Dataset content.
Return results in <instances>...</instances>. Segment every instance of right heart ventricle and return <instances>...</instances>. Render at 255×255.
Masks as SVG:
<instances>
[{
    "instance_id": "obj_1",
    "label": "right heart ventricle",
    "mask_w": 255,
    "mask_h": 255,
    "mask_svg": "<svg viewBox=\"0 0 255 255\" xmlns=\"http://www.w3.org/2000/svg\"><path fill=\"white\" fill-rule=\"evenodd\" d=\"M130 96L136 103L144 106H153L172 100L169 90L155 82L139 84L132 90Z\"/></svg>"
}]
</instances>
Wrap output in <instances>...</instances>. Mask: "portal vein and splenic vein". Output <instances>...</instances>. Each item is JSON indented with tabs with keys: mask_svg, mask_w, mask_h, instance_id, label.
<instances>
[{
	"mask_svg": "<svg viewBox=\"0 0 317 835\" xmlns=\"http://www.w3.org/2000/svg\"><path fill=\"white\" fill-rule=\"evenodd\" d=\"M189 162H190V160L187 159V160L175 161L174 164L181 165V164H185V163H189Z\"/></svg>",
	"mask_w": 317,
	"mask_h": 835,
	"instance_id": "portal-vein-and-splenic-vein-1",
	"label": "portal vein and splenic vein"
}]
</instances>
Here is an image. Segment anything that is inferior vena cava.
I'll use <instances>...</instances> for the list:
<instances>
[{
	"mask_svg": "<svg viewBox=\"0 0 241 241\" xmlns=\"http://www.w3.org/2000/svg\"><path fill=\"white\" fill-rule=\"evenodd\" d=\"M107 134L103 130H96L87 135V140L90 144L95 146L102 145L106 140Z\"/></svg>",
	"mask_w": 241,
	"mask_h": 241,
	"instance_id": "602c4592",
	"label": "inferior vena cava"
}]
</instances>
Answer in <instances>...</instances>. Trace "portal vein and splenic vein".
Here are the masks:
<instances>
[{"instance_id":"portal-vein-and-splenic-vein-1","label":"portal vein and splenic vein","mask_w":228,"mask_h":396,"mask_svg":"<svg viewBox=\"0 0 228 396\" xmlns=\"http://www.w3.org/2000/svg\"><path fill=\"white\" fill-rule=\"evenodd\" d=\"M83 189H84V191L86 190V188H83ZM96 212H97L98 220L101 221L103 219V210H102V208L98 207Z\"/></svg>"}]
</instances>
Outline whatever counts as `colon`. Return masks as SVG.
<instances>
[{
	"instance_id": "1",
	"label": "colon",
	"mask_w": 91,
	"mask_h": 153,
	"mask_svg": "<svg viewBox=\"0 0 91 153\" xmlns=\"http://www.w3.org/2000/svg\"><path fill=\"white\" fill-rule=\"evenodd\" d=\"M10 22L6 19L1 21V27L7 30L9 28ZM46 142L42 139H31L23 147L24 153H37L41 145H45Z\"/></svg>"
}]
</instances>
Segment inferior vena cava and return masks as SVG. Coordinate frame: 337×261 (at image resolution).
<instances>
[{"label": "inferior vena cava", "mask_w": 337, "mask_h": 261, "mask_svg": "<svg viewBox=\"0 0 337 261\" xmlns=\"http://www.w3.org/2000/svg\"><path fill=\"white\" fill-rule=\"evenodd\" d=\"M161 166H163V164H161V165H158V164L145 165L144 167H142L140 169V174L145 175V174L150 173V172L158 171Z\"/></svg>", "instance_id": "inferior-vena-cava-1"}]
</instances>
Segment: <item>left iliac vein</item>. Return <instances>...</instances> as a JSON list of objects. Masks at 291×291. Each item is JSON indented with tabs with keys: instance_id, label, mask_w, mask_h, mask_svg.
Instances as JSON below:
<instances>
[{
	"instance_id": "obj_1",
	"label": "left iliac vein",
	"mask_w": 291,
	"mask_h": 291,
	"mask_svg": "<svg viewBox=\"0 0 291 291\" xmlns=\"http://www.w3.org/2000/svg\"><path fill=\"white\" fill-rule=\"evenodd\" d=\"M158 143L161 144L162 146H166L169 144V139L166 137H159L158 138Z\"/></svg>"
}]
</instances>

Work required. The full listing above should be transcribed exactly.

Solution for this problem.
Return results in <instances>...</instances>. Segment every instance of right heart ventricle and return <instances>...</instances>. Render at 255×255.
Masks as SVG:
<instances>
[{
    "instance_id": "obj_1",
    "label": "right heart ventricle",
    "mask_w": 255,
    "mask_h": 255,
    "mask_svg": "<svg viewBox=\"0 0 255 255\" xmlns=\"http://www.w3.org/2000/svg\"><path fill=\"white\" fill-rule=\"evenodd\" d=\"M130 96L136 103L144 106H153L172 100L169 90L155 82L139 84L132 90Z\"/></svg>"
}]
</instances>
Wrap output in <instances>...</instances>. Mask: "portal vein and splenic vein". Output <instances>...</instances>. Each item is JSON indented with tabs with keys: mask_svg, mask_w, mask_h, instance_id, label.
<instances>
[{
	"mask_svg": "<svg viewBox=\"0 0 317 835\" xmlns=\"http://www.w3.org/2000/svg\"><path fill=\"white\" fill-rule=\"evenodd\" d=\"M189 162H190V160L187 159V160L175 161L174 164L181 165V164H185V163H189Z\"/></svg>",
	"mask_w": 317,
	"mask_h": 835,
	"instance_id": "portal-vein-and-splenic-vein-1",
	"label": "portal vein and splenic vein"
}]
</instances>
Here is an image. Segment anything that is inferior vena cava.
I'll use <instances>...</instances> for the list:
<instances>
[{
	"mask_svg": "<svg viewBox=\"0 0 241 241\" xmlns=\"http://www.w3.org/2000/svg\"><path fill=\"white\" fill-rule=\"evenodd\" d=\"M107 134L103 130H96L87 135V140L90 144L95 146L102 145L106 140Z\"/></svg>",
	"mask_w": 241,
	"mask_h": 241,
	"instance_id": "602c4592",
	"label": "inferior vena cava"
}]
</instances>
Answer in <instances>...</instances>. Trace "portal vein and splenic vein".
Here are the masks:
<instances>
[{"instance_id":"portal-vein-and-splenic-vein-1","label":"portal vein and splenic vein","mask_w":228,"mask_h":396,"mask_svg":"<svg viewBox=\"0 0 228 396\" xmlns=\"http://www.w3.org/2000/svg\"><path fill=\"white\" fill-rule=\"evenodd\" d=\"M83 189H84V191L86 190V188H83ZM96 212H97L98 220L101 221L103 219V210H102V208L98 207Z\"/></svg>"}]
</instances>
Outline whatever counts as `colon`. Return masks as SVG.
<instances>
[{
	"instance_id": "1",
	"label": "colon",
	"mask_w": 91,
	"mask_h": 153,
	"mask_svg": "<svg viewBox=\"0 0 91 153\" xmlns=\"http://www.w3.org/2000/svg\"><path fill=\"white\" fill-rule=\"evenodd\" d=\"M10 22L6 19L1 21V27L7 30L9 28ZM46 142L42 139H31L23 147L24 153H37L41 145H45Z\"/></svg>"
}]
</instances>
Segment inferior vena cava and return masks as SVG. Coordinate frame: 337×261 (at image resolution).
<instances>
[{"label": "inferior vena cava", "mask_w": 337, "mask_h": 261, "mask_svg": "<svg viewBox=\"0 0 337 261\" xmlns=\"http://www.w3.org/2000/svg\"><path fill=\"white\" fill-rule=\"evenodd\" d=\"M161 166H163V164H161V165H158V164L145 165L144 167H142L140 169V174L145 175V174L150 173V172L158 171Z\"/></svg>", "instance_id": "inferior-vena-cava-1"}]
</instances>
Segment: <item>left iliac vein</item>. Return <instances>...</instances> as a JSON list of objects. Masks at 291×291. Each item is JSON indented with tabs with keys: instance_id, label, mask_w, mask_h, mask_svg.
Instances as JSON below:
<instances>
[{
	"instance_id": "obj_1",
	"label": "left iliac vein",
	"mask_w": 291,
	"mask_h": 291,
	"mask_svg": "<svg viewBox=\"0 0 291 291\" xmlns=\"http://www.w3.org/2000/svg\"><path fill=\"white\" fill-rule=\"evenodd\" d=\"M158 143L161 144L162 146H166L169 144V139L166 137H159L158 138Z\"/></svg>"
}]
</instances>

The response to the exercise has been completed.